The design guidelines ensure that, right from the outset, construction projects follow guidelines on how technical systems must be designed and built in order for the building to meet the Smart Building requirements.Jukka Karhu, Director Building Automation and Smart Buildings, Granlund
The importance of standardised data
The Smart Building concept aims to improve the comfort, productivity and eco-friendliness of buildings by consolidating the data from all of the building’s technical systems on a single platform.
Granlund’s Business Development Director Ville Reinikainen underscores the importance of standardised data. The Smart Building concept achieves this by means of the global Real Estate CORE standard implemented on the Microsoft Azure Digital Twin platform.
“The design guidelines specify in detail how the various project parties comply with the standard and, for example, encode the technical data in a consistent manner, whether it concerns ventilation equipment, rooms or building automation control systems.”
“This ensures the effective exchange of data during the building life cycle in accordance with the needs of the various parties and services involved,” Reinikainen adds.
Anders Stenbäck, VP, Offering and Services at YIT, is satisfied with the outcome. He recognises that Granlund has understood the customer orientation of the Smart Building concept and successfully brought its wide-ranging expertise to the development effort.
“The Smart Building design guidelines enable us to make tremendous progress with regard to the flow of Building Information Models and open data throughout the value chain and across the property life cycle.
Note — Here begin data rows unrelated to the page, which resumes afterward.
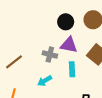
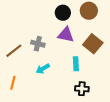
gray cross: (50, 54) -> (38, 44), moved
cyan rectangle: (72, 69) -> (76, 64), moved

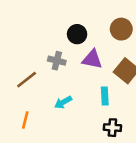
black circle: (63, 13) -> (77, 34), moved
gray cross: (38, 44) -> (57, 61), moved

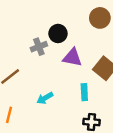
brown circle: (121, 29) -> (100, 18), moved
gray cross: (57, 61) -> (39, 47), moved, turned -35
We can deliver standardised smart building benefits to each property’s end users and maintenance partners. This saves money and makes things even more customer-oriented,” Stenbäck explains.
Smart offices provide new services
The Smart Building concept will be implemented in YIT’s new business premises projects. The Workery+ office that was recently opened in Helsinki’s Vallila district serves as a pilot project.
At Workery+ Vallila, various sensors collect data not only on energy consumption and the indoor conditions of the property but also people’s movement, the routes they take within the office property and the use of the meeting rooms.
The property management of the smart building is based on the Granlund Manager software, which provides an overall view of the energy efficiency and maintenance of the property.
The users of the premises can use the YIT Workery+ mobile application to reserve workstations and meeting rooms as well as indicate when they are in the building. The reservation data is used, for example, in optimising the building’s ventilation and the number of meals prepared by the building’s restaurant operator.